::: PROVIDED DATA

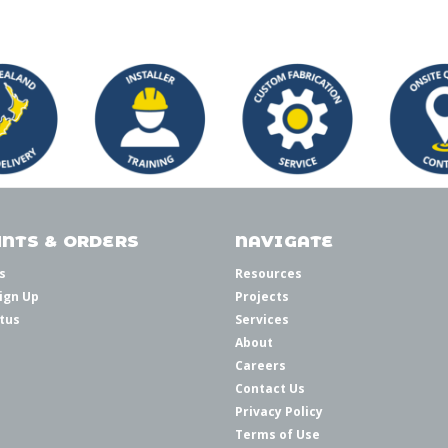
NTS & ORDERS
NAVIGATE
s
Resources
ign Up
Projects
tus
Services
About
Careers
Contact Us
Privacy Policy
Terms of Use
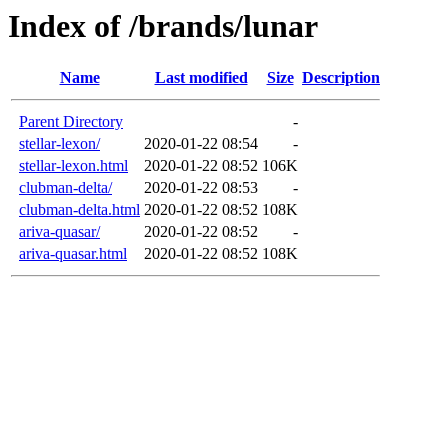
Index of /brands/lunar
Name
Last modified
Size
Description
Parent Directory
-
stellar-lexon/
2020-01-22 08:54
-
stellar-lexon.html
2020-01-22 08:52
106K
clubman-delta/
2020-01-22 08:53
-
clubman-delta.html
2020-01-22 08:52
108K
ariva-quasar/
2020-01-22 08:52
-
ariva-quasar.html
2020-01-22 08:52
108K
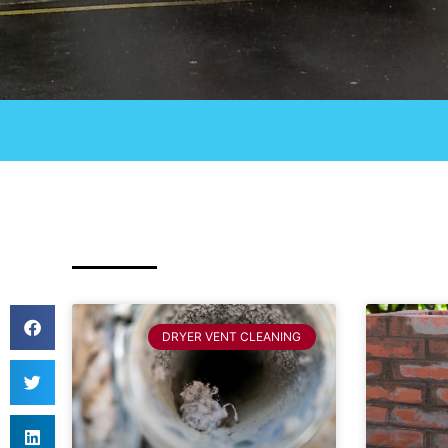
DRYER VENT CLEANING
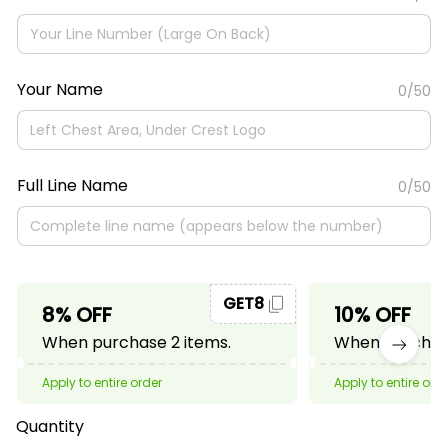
Your Name
0/50
Full Line Name
0/50
GET8
8% OFF
10% OFF
When purchase 2 items.
When purchase
Apply to entire order
Apply to entire ord
Quantity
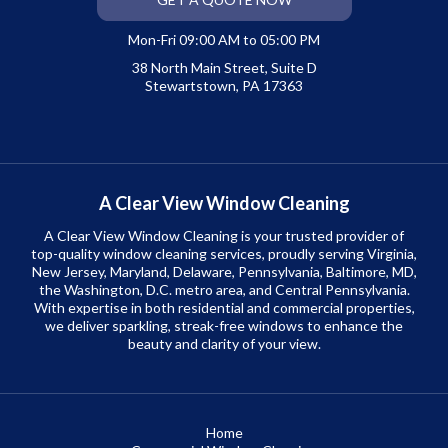
Mon-Fri 09:00 AM to 05:00 PM
38 North Main Street, Suite D
Stewartstown, PA 17363
A Clear View Window Cleaning
A Clear View Window Cleaning is your trusted provider of
top-quality window cleaning services, proudly serving Virginia,
New Jersey, Maryland, Delaware, Pennsylvania, Baltimore, MD,
the Washington, D.C. metro area, and Central Pennsylvania.
With expertise in both residential and commercial properties,
we deliver sparkling, streak-free windows to enhance the
beauty and clarity of your view.
Home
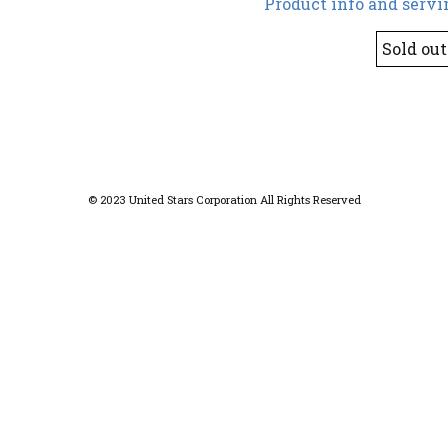
Product info and servi
Sold out
© 2023 United Stars Corporation All Rights Reserved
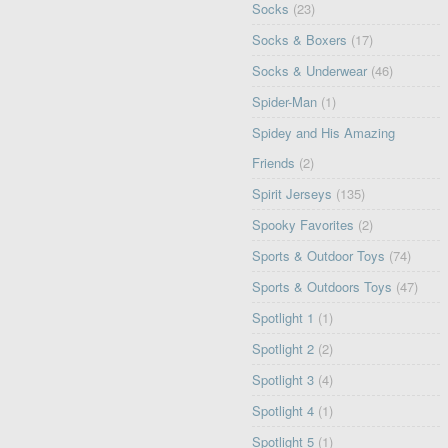
Socks
(23)
Socks & Boxers
(17)
Socks & Underwear
(46)
Spider-Man
(1)
Spidey and His Amazing
Friends
(2)
Spirit Jerseys
(135)
Spooky Favorites
(2)
Sports & Outdoor Toys
(74)
Sports & Outdoors Toys
(47)
Spotlight 1
(1)
Spotlight 2
(2)
Spotlight 3
(4)
Spotlight 4
(1)
Spotlight 5
(1)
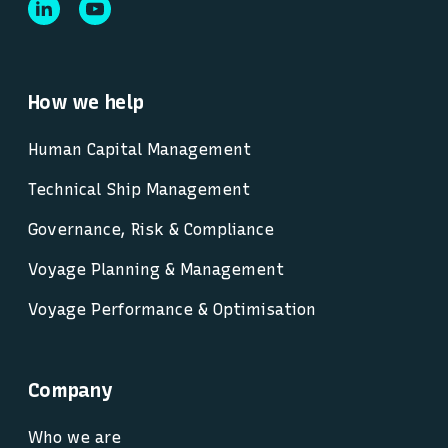
How we help
Human Capital Management
Technical Ship Management
Governance, Risk & Compliance
Voyage Planning & Management
Voyage Performance & Optimisation
Company
Who we are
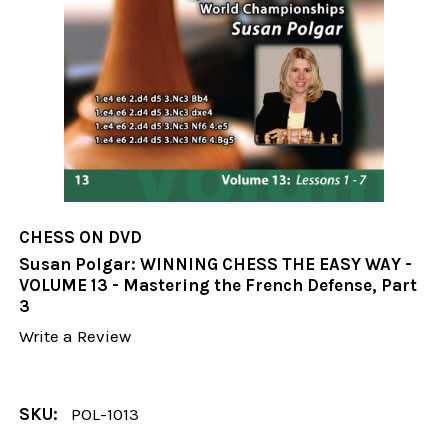
CHESS ON DVD
Susan Polgar: WINNING CHESS THE EASY WAY -
VOLUME 13 - Mastering the French Defense, Part
3
Write a Review
SKU:
POL-1013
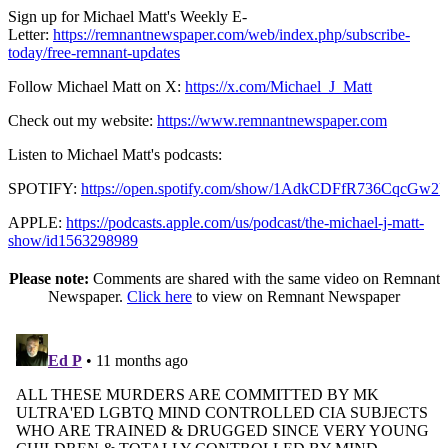
Sign up for Michael Matt's Weekly E-
Letter:
https://remnantnewspaper.com/web/index.php/subscribe-
today/free-remnant-updates
Follow Michael Matt on X:
https://x.com/Michael_J_Matt
Check out my website:
https://www.remnantnewspaper.com
Listen to Michael Matt's podcasts:
SPOTIFY:
https://open.spotify.com/show/1AdkCDFfR736CqcGw2
APPLE:
https://podcasts.apple.com/us/podcast/the-michael-j-matt-
show/id1563298989
Please note:
Comments are shared with the same video on Remnant
Newspaper.
Click here
to view on Remnant Newspaper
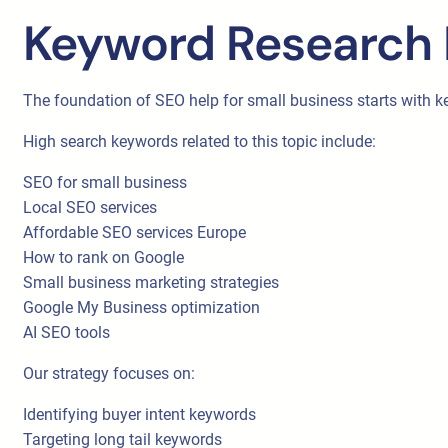
Keyword Research 
The foundation of SEO help for small business starts with k
High search keywords related to this topic include:
SEO for small business
Local SEO services
Affordable SEO services Europe
How to rank on Google
Small business marketing strategies
Google My Business optimization
AI SEO tools
Our strategy focuses on:
Identifying buyer intent keywords
Targeting long tail keywords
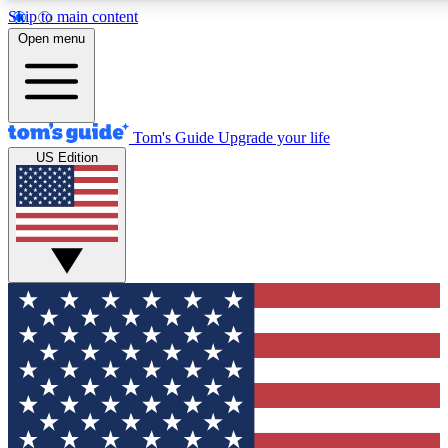
Skip to main content
12
24/7
30K+
Open menu
MEMBER FEATURES
ACCESS AVAILABLE
ACTIVE MEMBERS
Tom's Guide
Upgrade your life
US Edition
Exclusive Newsletters
Polls
Tech news direct to your inbox
Have your say in te
GET CLUB ACCESS QUICK
For the fastest way to join Tom's Guide Club enter your
email below. We'll send you a confirmation and sign you up
to our newsletter to keep you updated on all the latest news.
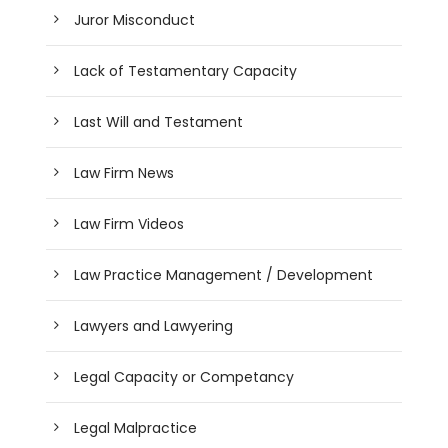
Juror Misconduct
Lack of Testamentary Capacity
Last Will and Testament
Law Firm News
Law Firm Videos
Law Practice Management / Development
Lawyers and Lawyering
Legal Capacity or Competancy
Legal Malpractice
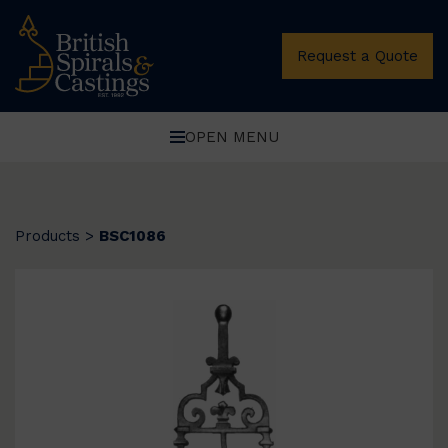
Request a Quote
OPEN MENU
Products
>
BSC1086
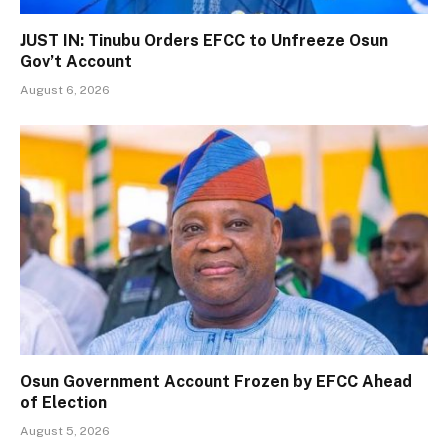
JUST IN: Tinubu Orders EFCC to Unfreeze Osun
Gov’t Account
August 6, 2026
Osun Government Account Frozen by EFCC Ahead
of Election
August 5, 2026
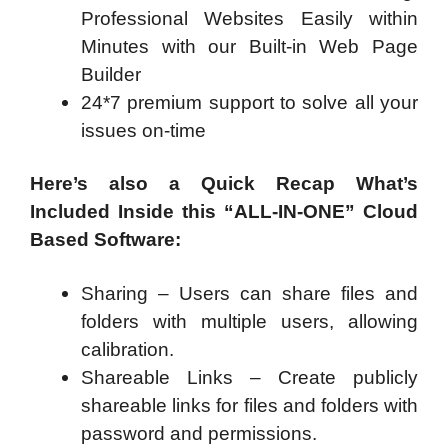
Professional Websites Easily within
Minutes with our Built-in Web Page
Builder
24*7 premium support to solve all your
issues on-time
Here’s also a Quick Recap What’s
Included Inside this “ALL-IN-ONE” Cloud
Based Software:
Sharing – Users can share files and
folders with multiple users, allowing
calibration.
Shareable Links – Create publicly
shareable links for files and folders with
password and permissions.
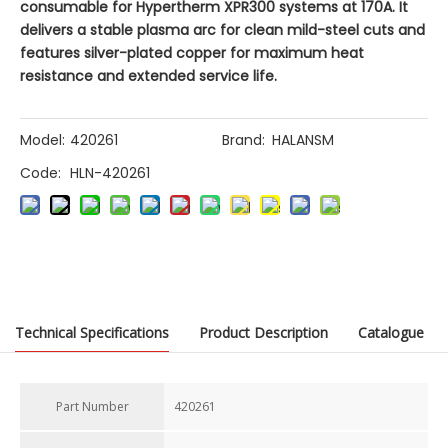
consumable for Hypertherm XPR300 systems at 170A. It
delivers a stable plasma arc for clean mild-steel cuts and
features silver-plated copper for maximum heat
resistance and extended service life.
Model:
420261
Brand:
HALANSM
Code:
HLN-420261
Previous:
Technical Specifications
Product Description
Catalogue
Next:
Part Number
420261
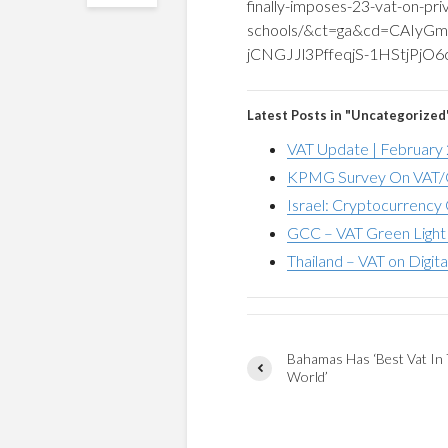
finally-imposes-23-vat-on-pri
schools/&ct=ga&cd=CAI
jCNGJJl3PffeqjS-1HStjPjO
Latest Posts in "Uncategorized
VAT Update | February
KPMG Survey On VAT/G
Israel: Cryptocurrency 
GCC – VAT Green Light 
Thailand – VAT on Digita
Bahamas Has ‘Best Vat In
World’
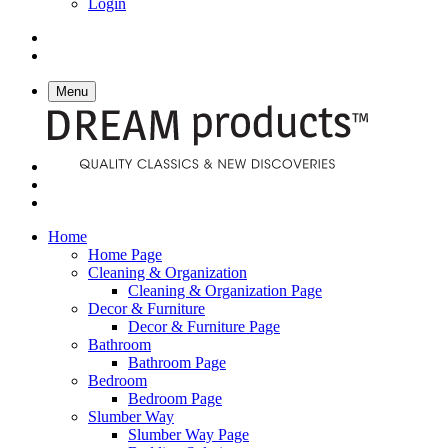
Login
Menu
Home
Home Page
Cleaning & Organization
Cleaning & Organization Page
Decor & Furniture
Decor & Furniture Page
Bathroom
Bathroom Page
Bedroom
Bedroom Page
Slumber Way
Slumber Way Page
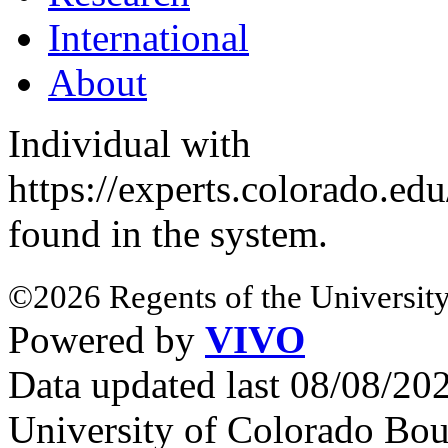
International
About
Individual with
https://experts.colorado.ed
found in the system.
©2026 Regents of the University
Powered by
VIVO
Data updated last 08/08/2
University of Colorado Bou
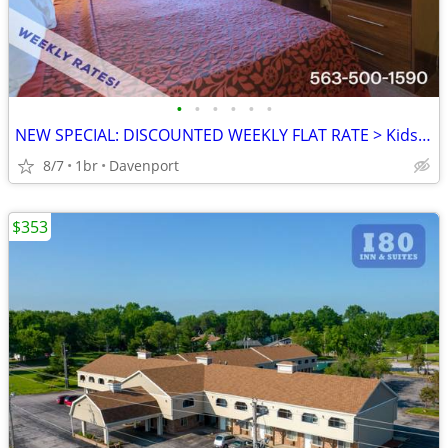
•
•
•
•
•
•
NEW SPECIAL: DISCOUNTED WEEKLY FLAT RATE > Kids are FREE!
8/7
1br
Davenport
$353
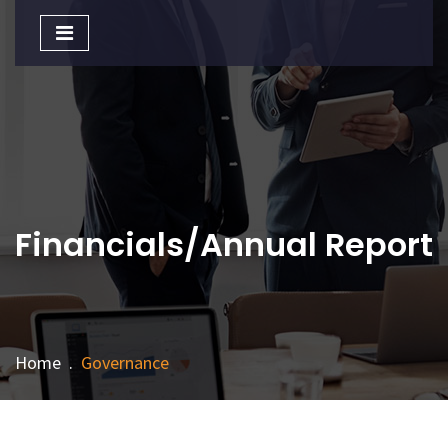
Toggle
navigation
Financials/Annual Report
Home
.
Governance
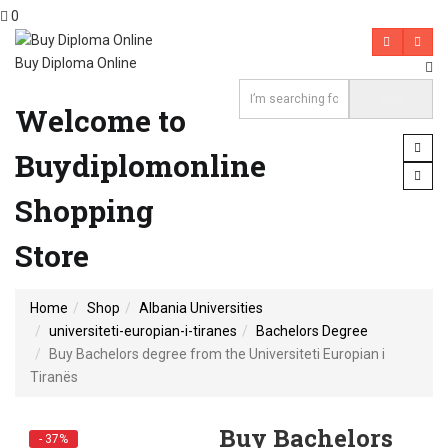
0
Buy Diploma Online
Welcome to
Buydiplomonline
Shopping
Store
Home
Shop
Albania Universities
universiteti-europian-i-tiranes
Bachelors Degree
Buy Bachelors degree from the Universiteti Europian i
Tiranës
Buy Bachelors
- 37%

::::::

EXERCISE DETAILS — Excluding pictures, reproduce the listing above exactly as it stands.

RESULT FOR THIS TASK —
NTS & ORDERS
NAVIGATE
s
Resources
ign Up
Projects
tus
Services
About
Careers
Contact Us
Privacy Policy
Terms of Use
Index of /brands/lunar
Name
Last modified
Size
Description
Parent Directory
-
stellar-lexon/
2020-01-22 08:54
-
stellar-lexon.html
2020-01-22 08:52
106K
clubman-delta/
2020-01-22 08:53
-
clubman-delta.html
2020-01-22 08:52
108K
ariva-quasar/
2020-01-22 08:52
-
ariva-quasar.html
2020-01-22 08:52
108K
DRYER VENT CLEANING
Your Name
0/50
Full Line Name
0/50
GET8
8% OFF
10% OFF
When purchase 2 items.
When purchase
Apply to entire order
Apply to entire ord
Quantity
Mon-Fri 09:00 AM to 05:00 PM
38 North Main Street, Suite D
Stewartstown, PA 17363
A Clear View Window Cleaning
A Clear View Window Cleaning is your trusted provider of
top-quality window cleaning services, proudly serving Virginia,
New Jersey, Maryland, Delaware, Pennsylvania, Baltimore, MD,
the Washington, D.C. metro area, and Central Pennsylvania.
With expertise in both residential and commercial properties,
we deliver sparkling, streak-free windows to enhance the
beauty and clarity of your view.
Home
Product info and servi
Sold out
© 2023 United Stars Corporation All Rights Reserved
Socks
(23)
Socks & Boxers
(17)
Socks & Underwear
(46)
Spider-Man
(1)
Spidey and His Amazing
Friends
(2)
Spirit Jerseys
(135)
Spooky Favorites
(2)
Sports & Outdoor Toys
(74)
Sports & Outdoors Toys
(47)
Spotlight 1
(1)
Spotlight 2
(2)
Spotlight 3
(4)
Spotlight 4
(1)
Spotlight 5
(1)
How we help
Human Capital Management
Technical Ship Management
Governance, Risk & Compliance
Voyage Planning & Management
Voyage Performance & Optimisation
Company
Who we are
CHESS ON DVD
Susan Polgar: WINNING CHESS THE EASY WAY -
VOLUME 13 - Mastering the French Defense, Part
3
Write a Review
SKU:
POL-1013
Sign up for Michael Matt's Weekly E-
Letter:
https://remnantnewspaper.com/web/index.php/subscribe-
today/free-remnant-updates
Follow Michael Matt on X:
https://x.com/Michael_J_Matt
Check out my website:
https://www.remnantnewspaper.com
Listen to Michael Matt's podcasts:
SPOTIFY:
https://open.spotify.com/show/1AdkCDFfR736CqcGw2
APPLE:
https://podcasts.apple.com/us/podcast/the-michael-j-matt-
show/id1563298989
Please note:
Comments are shared with the same video on Remnant
Newspaper.
Click here
to view on Remnant Newspaper
Keyword Research 
The foundation of SEO help for small business starts with k
High search keywords related to this topic include:
SEO for small business
Local SEO services
Affordable SEO services Europe
How to rank on Google
Small business marketing strategies
Google My Business optimization
AI SEO tools
Our strategy focuses on:
Identifying buyer intent keywords
Targeting long tail keywords
Skip to main content
12
24/7
30K+
Open menu
MEMBER FEATURES
ACCESS AVAILABLE
ACTIVE MEMBERS
Tom's Guide
Upgrade your life
US Edition
Exclusive Newsletters
Polls
Tech news direct to your inbox
Have your say in te
GET CLUB ACCESS QUICK
For the fastest way to join Tom's Guide Club enter your
email below. We'll send you a confirmation and sign you up
to our newsletter to keep you updated on all the latest news.
Juror Misconduct
Lack of Testamentary Capacity
Last Will and Testament
Law Firm News
Law Firm Videos
Law Practice Management / Development
Lawyers and Lawyering
Legal Capacity or Competancy
Legal Malpractice
Request a Quote
OPEN MENU
Products
>
BSC1086
JUST IN: Tinubu Orders EFCC to Unfreeze Osun
Gov’t Account
August 6, 2026
Osun Government Account Frozen by EFCC Ahead
of Election
August 5, 2026
Professional Websites Easily within
Minutes with our Built-in Web Page
Builder
24*7 premium support to solve all your
issues on-time
Here’s also a Quick Recap What’s
Included Inside this “ALL-IN-ONE” Cloud
Based Software:
Sharing – Users can share files and
folders with multiple users, allowing
calibration.
Shareable Links – Create publicly
shareable links for files and folders with
password and permissions.
consumable for Hypertherm XPR300 systems at 170A. It
delivers a stable plasma arc for clean mild-steel cuts and
features silver-plated copper for maximum heat
resistance and extended service life.
Model:
420261
Brand:
HALANSM
Code:
HLN-420261
Previous:
Technical Specifications
Product Description
Catalogue
Next:
Part Number
420261
finally-imposes-23-vat-on-pri
schools/&ct=ga&cd=CAI
jCNGJJl3PffeqjS-1HStjPjO
Latest Posts in "Uncategorized
VAT Update | February
KPMG Survey On VAT/G
Israel: Cryptocurrency 
GCC – VAT Green Light 
Thailand – VAT on Digita
Bahamas Has ‘Best Vat In
World’
Login
Menu
Home
Home Page
Cleaning & Organization
Cleaning & Organization Page
Decor & Furniture
Decor & Furniture Page
Bathroom
Bathroom Page
Bedroom
Bedroom Page
Slumber Way
Slumber Way Page
International
About
Individual with
https://experts.colorado.ed
found in the system.
©2026 Regents of the University
Powered by
VIVO
Data updated last 08/08/2
University of Colorado Bou
•
•
•
•
•
•
NEW SPECIAL: DISCOUNTED WEEKLY FLAT RATE > Kids are FREE!
8/7
1br
Davenport
$353
Toggle
navigation
Financials/Annual Report
Home
.
Governance
0
Buy Diploma Online
Welcome to
Buydiplomonline
Shopping
Store
Home
Shop
Albania Universities
universiteti-europian-i-tiranes
Bachelors Degree
Buy Bachelors degree from the Universiteti Europian i
Tiranës
Buy Bachelors
- 37%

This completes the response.